In the wake of Bork and Posner, and Baxter and the Reagan Revolution, a consensus emerged that big could be bad, but the harm that dominant firms could do needed to be demonstrated, not simply assumed in consequence of their sheer size. Moreover, the demonstration required harm to competition. The consensus held through the Clinton Administration, buoyed by the talented economists that it attracted. The Section 2 Report is controversial in drawing lines about where harm to competition begins, but it is not hard to imagine all sides of the debate agreeing with this from the report: “Competition is ill-served by insisting that firms pull their competitive punches so as to avoid the degree of marketplace success that gives them monopoly power or by demanding that winning firms, once they achieve such power, ‘lie down and play dead.’ ” (Report, p.8)

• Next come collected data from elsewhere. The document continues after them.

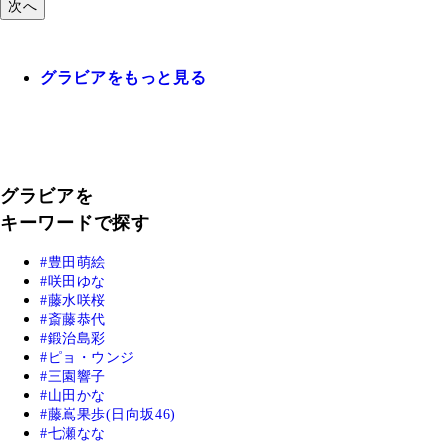
次へ
グラビアをもっと見る
グラビアを
キーワードで探す
豊田萌絵
咲田ゆな
藤水咲桜
斎藤恭代
鍛治島彩
ピョ・ウンジ
三園響子
山田かな
藤嶌果歩(日向坂46)
七瀬なな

Or at least it was not difficult to limit the ground rules under which the debate would take place. But times have changed. We now worry not just about whether dominant firms abuse their positions.  Add the worry that they are too big to fail. Nobody appears concerned about GM preying upon its rivals, or even whether its new owners-you, me and the UAW-might be tempted to run the company in an anticompetitive fashion backed by Federal power. But we might have preferred to see Chevy, Cadillac, Saturn, and the rest fold asynchronously, permitting us to stand on the sidelines as the calamity proceeded slowly enough to allow each succeeding failure to be digested separately.  Who could break up the behemoths into little pieces? Calling Senator Sherman. Continue Reading…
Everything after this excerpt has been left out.